But of course, compute cost alone is not everything. For many implementations, labor costs and support costs will also factor in as a significant cost of the solution. So, next we will look at the tools that go in to working on these serverless functions.
By local development, I mean what does it take to work on these serverless functions, if you are going to work on your local machine? This is in contrast to working in the web-based editor that each company provides. I will cover the web-based editors below.
Developing locally with Microsoft means using Visual Studio. There may be other ways to do it, but if you are already a .Net developer then you have Visual Studio. If you do, then creating functions, running, and debugging them is very simple and easy to do. It even lets you emulate azure storage locally OR connect to your azure subscription and use real Azure resources. This is amazingly simple and comes with all that you need to do local development.

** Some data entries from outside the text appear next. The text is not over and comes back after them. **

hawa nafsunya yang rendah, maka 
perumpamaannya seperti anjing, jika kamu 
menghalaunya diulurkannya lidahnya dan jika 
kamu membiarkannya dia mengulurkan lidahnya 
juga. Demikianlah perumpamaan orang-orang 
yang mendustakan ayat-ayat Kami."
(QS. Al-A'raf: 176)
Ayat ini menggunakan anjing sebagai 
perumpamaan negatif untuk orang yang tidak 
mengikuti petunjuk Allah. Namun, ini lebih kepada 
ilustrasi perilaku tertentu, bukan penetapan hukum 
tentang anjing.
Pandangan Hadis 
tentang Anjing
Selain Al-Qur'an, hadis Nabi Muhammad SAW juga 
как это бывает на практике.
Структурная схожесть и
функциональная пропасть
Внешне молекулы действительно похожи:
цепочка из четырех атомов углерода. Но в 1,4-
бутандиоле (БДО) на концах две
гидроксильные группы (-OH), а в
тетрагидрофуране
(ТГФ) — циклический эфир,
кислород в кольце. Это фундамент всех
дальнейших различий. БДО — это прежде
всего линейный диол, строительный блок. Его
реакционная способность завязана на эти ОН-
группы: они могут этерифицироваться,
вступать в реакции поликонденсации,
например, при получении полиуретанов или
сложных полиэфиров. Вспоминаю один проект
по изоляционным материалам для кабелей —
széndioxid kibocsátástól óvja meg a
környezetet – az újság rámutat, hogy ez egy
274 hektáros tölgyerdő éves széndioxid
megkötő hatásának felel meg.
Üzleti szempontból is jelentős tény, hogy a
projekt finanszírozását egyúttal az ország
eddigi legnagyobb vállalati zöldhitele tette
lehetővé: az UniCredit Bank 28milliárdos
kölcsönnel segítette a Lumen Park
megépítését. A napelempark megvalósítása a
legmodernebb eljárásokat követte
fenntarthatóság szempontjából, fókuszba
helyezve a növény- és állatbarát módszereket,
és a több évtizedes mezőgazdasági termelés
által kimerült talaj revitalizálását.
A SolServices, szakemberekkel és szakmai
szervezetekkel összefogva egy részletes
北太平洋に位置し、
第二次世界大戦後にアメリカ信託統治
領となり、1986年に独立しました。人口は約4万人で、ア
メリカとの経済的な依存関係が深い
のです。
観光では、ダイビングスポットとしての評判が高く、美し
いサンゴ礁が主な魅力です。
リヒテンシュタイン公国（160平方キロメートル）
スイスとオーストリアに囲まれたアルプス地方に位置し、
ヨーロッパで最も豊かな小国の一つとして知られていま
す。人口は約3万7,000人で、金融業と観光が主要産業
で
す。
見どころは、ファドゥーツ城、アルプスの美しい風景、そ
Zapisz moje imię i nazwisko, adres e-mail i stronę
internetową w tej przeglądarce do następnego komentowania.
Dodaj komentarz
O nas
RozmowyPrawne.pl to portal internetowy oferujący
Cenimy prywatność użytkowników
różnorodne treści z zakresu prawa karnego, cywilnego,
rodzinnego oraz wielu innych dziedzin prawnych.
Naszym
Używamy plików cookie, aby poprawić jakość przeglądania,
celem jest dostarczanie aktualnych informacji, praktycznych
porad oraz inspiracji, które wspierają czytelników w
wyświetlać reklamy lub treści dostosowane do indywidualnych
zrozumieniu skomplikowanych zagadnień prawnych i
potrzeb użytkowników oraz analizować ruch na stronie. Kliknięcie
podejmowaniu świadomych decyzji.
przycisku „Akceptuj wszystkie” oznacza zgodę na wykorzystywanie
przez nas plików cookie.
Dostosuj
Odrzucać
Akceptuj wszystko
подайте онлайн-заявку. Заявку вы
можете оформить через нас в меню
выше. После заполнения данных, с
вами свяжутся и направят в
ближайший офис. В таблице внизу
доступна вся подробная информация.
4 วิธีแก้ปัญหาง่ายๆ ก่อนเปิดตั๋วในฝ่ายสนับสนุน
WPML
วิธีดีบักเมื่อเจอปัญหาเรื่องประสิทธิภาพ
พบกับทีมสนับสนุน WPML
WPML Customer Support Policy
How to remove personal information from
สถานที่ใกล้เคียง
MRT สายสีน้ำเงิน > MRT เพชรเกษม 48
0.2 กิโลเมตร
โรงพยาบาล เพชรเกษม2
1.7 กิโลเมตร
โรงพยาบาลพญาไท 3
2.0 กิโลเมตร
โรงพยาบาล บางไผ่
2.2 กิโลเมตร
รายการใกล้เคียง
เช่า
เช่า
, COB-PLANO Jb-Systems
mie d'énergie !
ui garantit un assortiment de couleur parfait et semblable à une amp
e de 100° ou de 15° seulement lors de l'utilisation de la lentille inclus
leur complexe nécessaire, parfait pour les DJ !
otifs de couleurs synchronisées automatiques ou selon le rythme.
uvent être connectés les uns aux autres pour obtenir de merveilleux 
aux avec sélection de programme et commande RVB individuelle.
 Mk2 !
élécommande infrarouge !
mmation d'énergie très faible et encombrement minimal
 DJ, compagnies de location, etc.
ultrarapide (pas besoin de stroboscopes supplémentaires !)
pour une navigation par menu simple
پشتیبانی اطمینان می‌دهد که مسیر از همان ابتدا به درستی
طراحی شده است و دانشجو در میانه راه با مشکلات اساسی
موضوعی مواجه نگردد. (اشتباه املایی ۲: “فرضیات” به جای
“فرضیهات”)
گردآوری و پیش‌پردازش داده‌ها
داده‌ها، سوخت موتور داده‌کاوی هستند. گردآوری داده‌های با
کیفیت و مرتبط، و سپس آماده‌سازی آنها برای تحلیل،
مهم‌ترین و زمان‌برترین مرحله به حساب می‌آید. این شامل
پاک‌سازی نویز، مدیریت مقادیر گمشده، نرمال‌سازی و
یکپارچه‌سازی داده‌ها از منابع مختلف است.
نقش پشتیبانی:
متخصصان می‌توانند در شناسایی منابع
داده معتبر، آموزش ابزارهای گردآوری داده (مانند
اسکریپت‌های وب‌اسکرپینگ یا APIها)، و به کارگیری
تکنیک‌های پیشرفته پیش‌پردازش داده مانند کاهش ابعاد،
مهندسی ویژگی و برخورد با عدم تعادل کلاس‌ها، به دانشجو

It is even easy to set breakpoints in the code (just as you'd expect from any other C# development in Visual Studio). There are code templates (in VS 2019) you just select, walk through the wizard, and you are up and coding.
Also, Microsoft is clearly the cloud of choice if you are already a .Net shop and like writing C# code.
A few screen shots:
Google does not have a tool anything like Visual Studio. So if you are going to work on Google Cloud Function code locally, you will be using your favorite editor: Web Storm, Atom, etc.
The nice thing about working locally is that Google Makes this very easy through some local tools that you can install on your computer via NPM, and which can be started off with a couple simple command lines using their Functions Framework.
All in all it is very easy and works out of the box if you are used to node.js and NPM, which you should be if you are going to write Google Cloud Functions.
The truth is, I did not get it to work.
In order to do local development you need several things installed which I did not have AWS-CLI and Docker, being the two I can remember off the top of my head. I did get them both installed (eventually) and running.
I was able to run the template creation of a basic "Hello World" but when I ran it, it failed. I believe the problem was with Docker. The only online help I found with my problem was to ensure that I was running Linux and not Windows Docker containers, but I was already doing that.
I believe that it does work. And if you are more deeply enmeshed in the AWS world, you can probably get this working, without any problem. I didn't. Compared to the other two it was hard.
For the record, I had to install VS 2019 on a machine which had never had any previous version of VS on it. It took a while, as VS installs do, but everything worked exactly right, out of the box, the first time.
I spent probably 1 - 2 hours messing with local Amazon development before I gave up.
Winner: Amazon Lambda
Now we will talk about doing development in the web interface. This is where Amazon really shines. They bought a company called Cloud9 (web-based IDE) a few years ago and it shows.
You can still use Cloud9 as a separate, web-based development product for other development, some features and UI concepts have been brought in to the Lambda funciton editor.
There is a lot to like about doing Lambda function development inside of the AWS Console. My maybe-favorite thing, is not really a development thing at all. It is this:
This Designer thingy shows you all of the Lambda function's permissions in a neat user interface. I don't know if Amazon thought of this or it came from Cloud9, but it is genius and very helpful and every system in the world should copy it. Azure especially needs this.
The development piece is straightforward, has good syntax highlighting and catches pretty much all your syntax errors for you.
There is built in testing, log tracing, performance configuration, permissions, performance monitoring, and network info. And it is all on one page, intuitively laid out, helpful, and easy to use. This is where AWS maturity comes into full view.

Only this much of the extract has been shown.